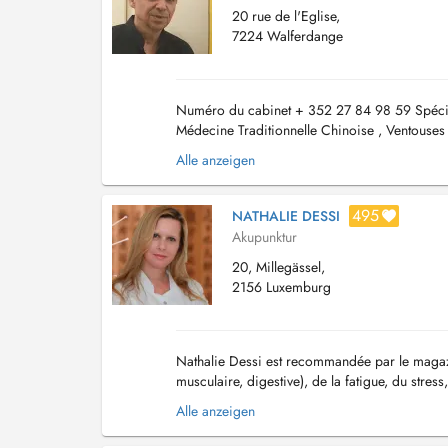
20 rue de l'Eglise,
7224 Walferdange
Numéro du cabinet + 352 27 84 98 59 Spécial
Médecine Traditionnelle Chinoise , Ventouses
Alle anzeigen
495
NATHALIE DESSI
Akupunktur
20, Millegässel,
2156 Luxemburg
Nathalie Dessi est recommandée par le magazi
musculaire, digestive), de la fatigue, du stress
situé dans un endroit calme à 5mn du c...
Alle anzeigen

════════════════════

WHAT THE TASK ASKS =
Reply with an exact copy of the lines running from the one containing "2156 Luxemburg" through the end of the entries above, both ends included.

EXERCISE SOLUTION =
2156 Luxemburg
Nathalie Dessi est recommandée par le magazi
musculaire, digestive), de la fatigue, du stress
situé dans un endroit calme à 5mn du c...
Alle anzeigen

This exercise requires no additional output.